• [PROBLEM REQUIREMENTS]:
Could you output every record below exactly as it appears?

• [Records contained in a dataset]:

----------------------------------------

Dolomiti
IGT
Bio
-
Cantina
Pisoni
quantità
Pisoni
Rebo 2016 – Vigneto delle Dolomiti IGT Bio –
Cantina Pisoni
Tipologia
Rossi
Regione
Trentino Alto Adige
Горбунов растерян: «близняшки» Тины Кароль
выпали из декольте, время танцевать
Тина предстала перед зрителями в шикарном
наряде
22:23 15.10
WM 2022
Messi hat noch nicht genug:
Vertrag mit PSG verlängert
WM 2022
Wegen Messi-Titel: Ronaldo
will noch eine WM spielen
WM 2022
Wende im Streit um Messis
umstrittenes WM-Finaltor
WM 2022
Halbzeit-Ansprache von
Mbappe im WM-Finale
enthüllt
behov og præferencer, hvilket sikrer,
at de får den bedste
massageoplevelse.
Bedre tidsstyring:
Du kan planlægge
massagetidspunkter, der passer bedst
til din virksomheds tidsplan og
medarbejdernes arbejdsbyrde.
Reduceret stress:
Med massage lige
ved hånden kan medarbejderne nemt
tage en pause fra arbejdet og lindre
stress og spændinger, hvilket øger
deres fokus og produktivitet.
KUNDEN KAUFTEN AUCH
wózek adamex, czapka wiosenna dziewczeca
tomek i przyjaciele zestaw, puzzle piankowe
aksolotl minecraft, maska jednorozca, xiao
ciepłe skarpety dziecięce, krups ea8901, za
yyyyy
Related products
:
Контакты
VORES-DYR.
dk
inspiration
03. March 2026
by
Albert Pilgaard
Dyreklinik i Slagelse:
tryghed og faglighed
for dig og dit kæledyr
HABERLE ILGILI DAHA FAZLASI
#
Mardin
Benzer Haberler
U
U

----------------------------------------

• [TASK OUTPUT]:
Dolomiti
IGT
Bio
-
Cantina
Pisoni
quantità
Pisoni
Rebo 2016 – Vigneto delle Dolomiti IGT Bio –
Cantina Pisoni
Tipologia
Rossi
Regione
Trentino Alto Adige
Горбунов растерян: «близняшки» Тины Кароль
выпали из декольте, время танцевать
Тина предстала перед зрителями в шикарном
наряде
22:23 15.10
WM 2022
Messi hat noch nicht genug:
Vertrag mit PSG verlängert
WM 2022
Wegen Messi-Titel: Ronaldo
will noch eine WM spielen
WM 2022
Wende im Streit um Messis
umstrittenes WM-Finaltor
WM 2022
Halbzeit-Ansprache von
Mbappe im WM-Finale
enthüllt
behov og præferencer, hvilket sikrer,
at de får den bedste
massageoplevelse.
Bedre tidsstyring:
Du kan planlægge
massagetidspunkter, der passer bedst
til din virksomheds tidsplan og
medarbejdernes arbejdsbyrde.
Reduceret stress:
Med massage lige
ved hånden kan medarbejderne nemt
tage en pause fra arbejdet og lindre
stress og spændinger, hvilket øger
deres fokus og produktivitet.
KUNDEN KAUFTEN AUCH
wózek adamex, czapka wiosenna dziewczeca
tomek i przyjaciele zestaw, puzzle piankowe
aksolotl minecraft, maska jednorozca, xiao
ciepłe skarpety dziecięce, krups ea8901, za
yyyyy
Related products
:
Контакты
VORES-DYR.
dk
inspiration
03. March 2026
by
Albert Pilgaard
Dyreklinik i Slagelse:
tryghed og faglighed
for dig og dit kæledyr
HABERLE ILGILI DAHA FAZLASI
#
Mardin
Benzer Haberler
U
U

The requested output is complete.